■ THE PROBLEM
Report each line from the data below that holds the word "item".

■ STORED DATA
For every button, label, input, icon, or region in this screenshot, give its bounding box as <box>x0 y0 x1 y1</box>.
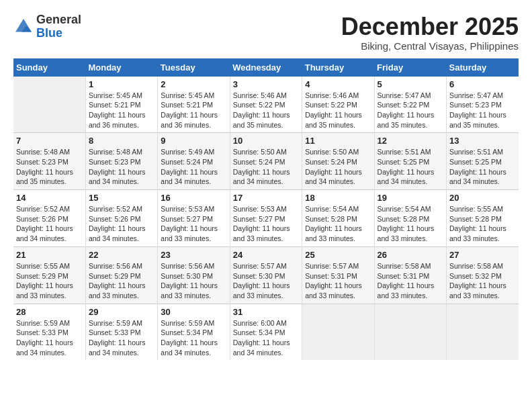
weekday-header-monday: Monday <box>85 58 157 77</box>
day-info: Sunrise: 5:59 AMSunset: 5:34 PMDaylight:… <box>161 318 226 358</box>
day-number: 7 <box>16 136 83 146</box>
calendar-cell: 29Sunrise: 5:59 AMSunset: 5:33 PMDayligh… <box>85 304 157 360</box>
day-info: Sunrise: 5:48 AMSunset: 5:23 PMDaylight:… <box>89 147 154 187</box>
day-number: 20 <box>449 193 516 203</box>
calendar-cell: 20Sunrise: 5:55 AMSunset: 5:28 PMDayligh… <box>447 190 519 247</box>
logo-icon <box>13 17 34 37</box>
weekday-header-friday: Friday <box>374 58 446 77</box>
day-info: Sunrise: 5:49 AMSunset: 5:24 PMDaylight:… <box>161 147 226 187</box>
calendar-cell: 22Sunrise: 5:56 AMSunset: 5:29 PMDayligh… <box>85 246 157 304</box>
title-block: December 2025 Biking, Central Visayas, P… <box>341 13 519 52</box>
day-number: 29 <box>89 307 154 317</box>
day-info: Sunrise: 5:48 AMSunset: 5:23 PMDaylight:… <box>16 147 83 187</box>
calendar-week-row: 7Sunrise: 5:48 AMSunset: 5:23 PMDaylight… <box>13 133 519 190</box>
day-number: 26 <box>378 250 443 260</box>
calendar-cell: 5Sunrise: 5:47 AMSunset: 5:22 PMDaylight… <box>374 77 446 133</box>
calendar-cell <box>447 304 519 360</box>
calendar-cell: 12Sunrise: 5:51 AMSunset: 5:25 PMDayligh… <box>374 133 446 190</box>
calendar-cell <box>374 304 446 360</box>
day-info: Sunrise: 5:51 AMSunset: 5:25 PMDaylight:… <box>378 147 443 187</box>
day-number: 25 <box>305 250 371 260</box>
logo: General Blue <box>13 13 81 40</box>
logo-text: General Blue <box>36 13 81 40</box>
calendar-cell: 13Sunrise: 5:51 AMSunset: 5:25 PMDayligh… <box>447 133 519 190</box>
calendar-cell: 23Sunrise: 5:56 AMSunset: 5:30 PMDayligh… <box>158 246 230 304</box>
day-info: Sunrise: 5:50 AMSunset: 5:24 PMDaylight:… <box>233 147 299 187</box>
location-subtitle: Biking, Central Visayas, Philippines <box>341 40 519 52</box>
calendar-cell: 18Sunrise: 5:54 AMSunset: 5:28 PMDayligh… <box>302 190 374 247</box>
day-info: Sunrise: 5:56 AMSunset: 5:29 PMDaylight:… <box>89 261 154 301</box>
day-info: Sunrise: 5:54 AMSunset: 5:28 PMDaylight:… <box>305 204 371 244</box>
calendar-week-row: 28Sunrise: 5:59 AMSunset: 5:33 PMDayligh… <box>13 304 519 360</box>
calendar-cell: 6Sunrise: 5:47 AMSunset: 5:23 PMDaylight… <box>447 77 519 133</box>
day-number: 8 <box>89 136 154 146</box>
calendar-cell: 8Sunrise: 5:48 AMSunset: 5:23 PMDaylight… <box>85 133 157 190</box>
weekday-header-tuesday: Tuesday <box>158 58 230 77</box>
day-number: 10 <box>233 136 299 146</box>
logo-general-text: General <box>36 13 81 27</box>
calendar-cell: 28Sunrise: 5:59 AMSunset: 5:33 PMDayligh… <box>13 304 85 360</box>
calendar-cell: 25Sunrise: 5:57 AMSunset: 5:31 PMDayligh… <box>302 246 374 304</box>
day-number: 13 <box>449 136 516 146</box>
day-info: Sunrise: 5:50 AMSunset: 5:24 PMDaylight:… <box>305 147 371 187</box>
weekday-header-wednesday: Wednesday <box>230 58 302 77</box>
day-number: 28 <box>16 307 83 317</box>
day-number: 19 <box>378 193 443 203</box>
calendar-cell: 1Sunrise: 5:45 AMSunset: 5:21 PMDaylight… <box>85 77 157 133</box>
day-info: Sunrise: 5:59 AMSunset: 5:33 PMDaylight:… <box>16 318 83 358</box>
day-info: Sunrise: 5:53 AMSunset: 5:27 PMDaylight:… <box>233 204 299 244</box>
day-number: 22 <box>89 250 154 260</box>
day-info: Sunrise: 5:47 AMSunset: 5:22 PMDaylight:… <box>378 91 443 130</box>
calendar-week-row: 14Sunrise: 5:52 AMSunset: 5:26 PMDayligh… <box>13 190 519 247</box>
calendar-cell: 3Sunrise: 5:46 AMSunset: 5:22 PMDaylight… <box>230 77 302 133</box>
day-number: 24 <box>233 250 299 260</box>
day-info: Sunrise: 5:57 AMSunset: 5:31 PMDaylight:… <box>305 261 371 301</box>
calendar-cell: 10Sunrise: 5:50 AMSunset: 5:24 PMDayligh… <box>230 133 302 190</box>
calendar-table: SundayMondayTuesdayWednesdayThursdayFrid… <box>13 58 519 361</box>
day-number: 4 <box>305 79 371 89</box>
calendar-cell: 31Sunrise: 6:00 AMSunset: 5:34 PMDayligh… <box>230 304 302 360</box>
day-number: 30 <box>161 307 226 317</box>
weekday-header-row: SundayMondayTuesdayWednesdayThursdayFrid… <box>13 58 519 77</box>
calendar-cell: 21Sunrise: 5:55 AMSunset: 5:29 PMDayligh… <box>13 246 85 304</box>
page-header: General Blue December 2025 Biking, Centr… <box>13 13 519 52</box>
weekday-header-thursday: Thursday <box>302 58 374 77</box>
day-info: Sunrise: 5:53 AMSunset: 5:27 PMDaylight:… <box>161 204 226 244</box>
day-number: 23 <box>161 250 226 260</box>
weekday-header-saturday: Saturday <box>447 58 519 77</box>
day-info: Sunrise: 5:51 AMSunset: 5:25 PMDaylight:… <box>449 147 516 187</box>
day-info: Sunrise: 5:54 AMSunset: 5:28 PMDaylight:… <box>378 204 443 244</box>
calendar-cell: 24Sunrise: 5:57 AMSunset: 5:30 PMDayligh… <box>230 246 302 304</box>
calendar-cell: 16Sunrise: 5:53 AMSunset: 5:27 PMDayligh… <box>158 190 230 247</box>
day-info: Sunrise: 5:46 AMSunset: 5:22 PMDaylight:… <box>305 91 371 130</box>
day-number: 11 <box>305 136 371 146</box>
day-info: Sunrise: 5:59 AMSunset: 5:33 PMDaylight:… <box>89 318 154 358</box>
logo-blue-text: Blue <box>36 27 81 40</box>
calendar-cell: 9Sunrise: 5:49 AMSunset: 5:24 PMDaylight… <box>158 133 230 190</box>
month-title: December 2025 <box>341 13 519 40</box>
calendar-cell: 4Sunrise: 5:46 AMSunset: 5:22 PMDaylight… <box>302 77 374 133</box>
calendar-cell <box>13 77 85 133</box>
day-number: 12 <box>378 136 443 146</box>
day-number: 5 <box>378 79 443 89</box>
day-info: Sunrise: 6:00 AMSunset: 5:34 PMDaylight:… <box>233 318 299 358</box>
calendar-cell: 15Sunrise: 5:52 AMSunset: 5:26 PMDayligh… <box>85 190 157 247</box>
day-number: 1 <box>89 79 154 89</box>
day-info: Sunrise: 5:47 AMSunset: 5:23 PMDaylight:… <box>449 91 516 130</box>
calendar-week-row: 1Sunrise: 5:45 AMSunset: 5:21 PMDaylight… <box>13 77 519 133</box>
calendar-cell: 2Sunrise: 5:45 AMSunset: 5:21 PMDaylight… <box>158 77 230 133</box>
day-info: Sunrise: 5:58 AMSunset: 5:32 PMDaylight:… <box>449 261 516 301</box>
day-number: 15 <box>89 193 154 203</box>
calendar-cell: 30Sunrise: 5:59 AMSunset: 5:34 PMDayligh… <box>158 304 230 360</box>
calendar-week-row: 21Sunrise: 5:55 AMSunset: 5:29 PMDayligh… <box>13 246 519 304</box>
day-number: 17 <box>233 193 299 203</box>
day-number: 2 <box>161 79 226 89</box>
day-info: Sunrise: 5:56 AMSunset: 5:30 PMDaylight:… <box>161 261 226 301</box>
day-info: Sunrise: 5:57 AMSunset: 5:30 PMDaylight:… <box>233 261 299 301</box>
calendar-cell: 17Sunrise: 5:53 AMSunset: 5:27 PMDayligh… <box>230 190 302 247</box>
calendar-cell <box>302 304 374 360</box>
day-info: Sunrise: 5:45 AMSunset: 5:21 PMDaylight:… <box>89 91 154 130</box>
day-info: Sunrise: 5:52 AMSunset: 5:26 PMDaylight:… <box>89 204 154 244</box>
calendar-cell: 19Sunrise: 5:54 AMSunset: 5:28 PMDayligh… <box>374 190 446 247</box>
day-info: Sunrise: 5:58 AMSunset: 5:31 PMDaylight:… <box>378 261 443 301</box>
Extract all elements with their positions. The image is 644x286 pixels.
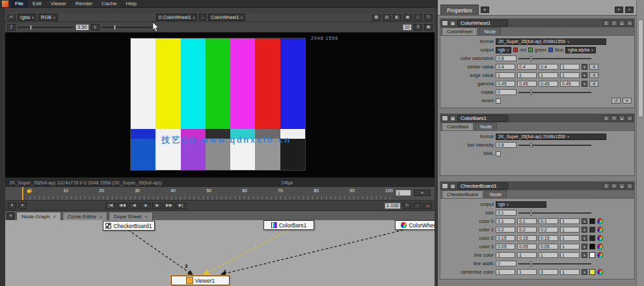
value-field[interactable]: 1 xyxy=(560,244,580,250)
animation-menu-button[interactable]: ▾ xyxy=(582,227,587,233)
play-forward-button[interactable]: ▶ xyxy=(152,203,163,209)
color-saturation-slider[interactable] xyxy=(518,58,591,59)
pin-icon[interactable]: ≡ xyxy=(615,7,623,13)
value-field[interactable]: 0.45 xyxy=(496,81,515,87)
tab-node[interactable]: Node xyxy=(479,27,501,35)
clear-panels-icon[interactable]: × xyxy=(625,7,634,13)
color-picker-button[interactable] xyxy=(597,235,603,241)
current-frame-field[interactable]: 1 xyxy=(396,190,411,196)
stop-button[interactable]: ■ xyxy=(141,203,151,209)
color-picker-button[interactable] xyxy=(597,218,603,224)
color-swatch[interactable] xyxy=(589,227,595,233)
refresh-icon[interactable]: ↻ xyxy=(424,14,433,21)
help-icon[interactable]: ? xyxy=(611,183,617,189)
range-lock-icon[interactable]: ▾ xyxy=(414,190,431,196)
animation-menu-button[interactable]: ▾ xyxy=(582,218,587,224)
next-keyframe-button[interactable]: ▶▶ xyxy=(164,203,174,209)
flipbook-icon[interactable]: ↓ xyxy=(413,203,422,209)
slider-handle[interactable] xyxy=(530,210,532,216)
value-field[interactable]: 0 xyxy=(539,269,558,275)
value-field[interactable]: 0.1 xyxy=(539,218,558,224)
value-field[interactable]: 0.4 xyxy=(517,64,537,70)
value-field[interactable]: 0.45 xyxy=(539,81,558,87)
value-field[interactable]: 1 xyxy=(539,72,558,78)
buffer-b-select[interactable]: ColorWheel1 ▾ xyxy=(208,14,245,21)
value-field[interactable]: 1 xyxy=(496,72,515,78)
fstop-icon[interactable]: ƒ xyxy=(7,24,16,31)
playhead-dot[interactable] xyxy=(27,189,31,193)
record-icon[interactable]: ● xyxy=(423,203,432,209)
tab-properties[interactable]: Properties xyxy=(440,5,479,15)
value-field[interactable]: 0.15 xyxy=(539,235,558,241)
slider-handle[interactable] xyxy=(530,143,532,148)
value-field[interactable]: 1 xyxy=(517,72,537,78)
group-menu-icon[interactable]: ≡ xyxy=(603,183,610,189)
menu-item-viewer[interactable]: Viewer xyxy=(46,0,71,7)
color-picker-button[interactable] xyxy=(597,269,603,275)
node-name-field[interactable]: CheckerBoard1 xyxy=(457,182,508,190)
bar-intensity-slider[interactable] xyxy=(518,145,591,146)
value-field[interactable]: 0.45 xyxy=(560,81,580,87)
float-icon[interactable]: ▴ xyxy=(619,183,625,189)
output-select[interactable]: rgb▾ xyxy=(496,47,511,53)
value-field[interactable]: 0.05 xyxy=(517,244,537,250)
channel-checkbox-red[interactable] xyxy=(513,48,518,52)
menu-item-edit[interactable]: Edit xyxy=(28,0,46,7)
value-field[interactable]: 1 xyxy=(560,235,580,241)
line-width-slider[interactable] xyxy=(518,263,591,265)
tab-node[interactable]: Node xyxy=(475,122,497,130)
value-field[interactable]: 0.2 xyxy=(517,227,537,233)
knob-button[interactable]: ↺ xyxy=(611,98,621,104)
value-field[interactable]: 1 xyxy=(496,269,515,275)
size-field[interactable]: 0.1 xyxy=(496,210,517,216)
color-swatch[interactable] xyxy=(589,269,595,275)
expand-rgba-button[interactable]: 4 xyxy=(589,81,598,87)
node-color-chip[interactable] xyxy=(442,20,448,26)
value-field[interactable]: 0.4 xyxy=(539,64,558,70)
scrollbar-thumb[interactable] xyxy=(638,20,643,117)
value-field[interactable]: 0.2 xyxy=(496,227,515,233)
line-width-field[interactable]: 0 xyxy=(496,261,517,266)
value-field[interactable]: 1 xyxy=(539,252,558,258)
menu-item-file[interactable]: File xyxy=(10,0,28,7)
float-icon[interactable]: ▴ xyxy=(619,20,625,26)
slider-handle[interactable] xyxy=(30,25,32,30)
color-picker-button[interactable] xyxy=(597,252,603,258)
value-field[interactable]: 0.4 xyxy=(496,64,515,70)
fps-select[interactable]: ▾ xyxy=(18,203,27,209)
animation-menu-button[interactable]: ▾ xyxy=(582,252,587,258)
gain-slider[interactable] xyxy=(18,27,74,28)
tab-colorwheel[interactable]: ColorWheel xyxy=(442,27,477,35)
zoom-field[interactable]: 10 xyxy=(403,24,412,31)
tab-node[interactable]: Node xyxy=(485,190,507,198)
color-swatch[interactable] xyxy=(589,244,595,250)
help-icon[interactable]: ? xyxy=(611,20,617,26)
wipe-mode-select[interactable]: - xyxy=(199,14,206,21)
slider-handle[interactable] xyxy=(530,90,532,95)
slider-handle[interactable] xyxy=(530,261,532,266)
menu-item-help[interactable]: Help xyxy=(121,0,141,7)
menu-item-cache[interactable]: Cache xyxy=(97,0,121,7)
node-name-field[interactable]: ColorWheel1 xyxy=(457,20,508,27)
node-color-chip[interactable] xyxy=(442,183,448,189)
gamma-slider[interactable] xyxy=(101,27,157,28)
tab-dope-sheet[interactable]: Dope Sheet × xyxy=(109,212,152,220)
value-field[interactable]: 0.2 xyxy=(539,227,558,233)
menu-item-render[interactable]: Render xyxy=(71,0,97,7)
value-field[interactable]: 0.15 xyxy=(496,235,515,241)
channel-checkbox-green[interactable] xyxy=(528,48,533,52)
postage-stamp-icon[interactable]: ▦ xyxy=(449,20,456,26)
value-field[interactable]: 1 xyxy=(496,252,515,258)
tab-checkerboard[interactable]: CheckerBoard xyxy=(442,190,483,198)
rotate-slider[interactable] xyxy=(518,92,591,93)
rotate-field[interactable]: 0 xyxy=(496,89,517,95)
node-checkerboard1[interactable]: CheckerBoard1 xyxy=(103,221,155,231)
expand-rgba-button[interactable]: 4 xyxy=(589,72,598,78)
node-viewer1[interactable]: Viewer1 xyxy=(171,276,230,285)
close-icon[interactable]: × xyxy=(626,20,633,26)
value-field[interactable]: 1 xyxy=(560,252,580,258)
value-field[interactable]: 1 xyxy=(560,269,580,275)
slider-handle[interactable] xyxy=(530,56,532,61)
float-icon[interactable]: ▴ xyxy=(619,115,625,121)
value-field[interactable]: 1 xyxy=(560,64,580,70)
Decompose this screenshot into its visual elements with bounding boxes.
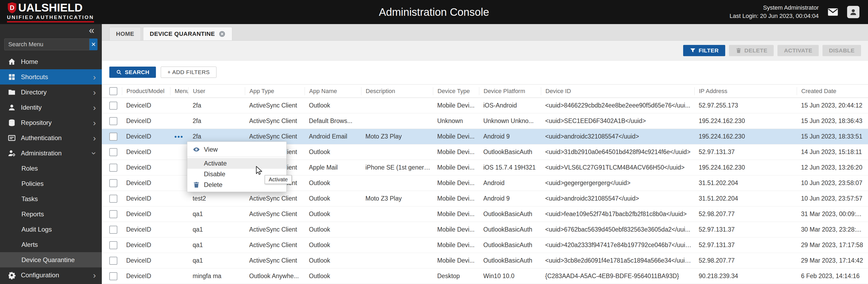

■ EXERCISE RESULT
menu-item-viewer[interactable]: Viewer xyxy=(46,0,71,7)
menu-item-edit[interactable]: Edit xyxy=(28,0,46,7)
menu-item-file[interactable]: File xyxy=(10,0,28,7)
menu-item-help[interactable]: Help xyxy=(121,0,141,7)
menu-item-cache[interactable]: Cache xyxy=(97,0,121,7)
menu-item-render[interactable]: Render xyxy=(71,0,97,7)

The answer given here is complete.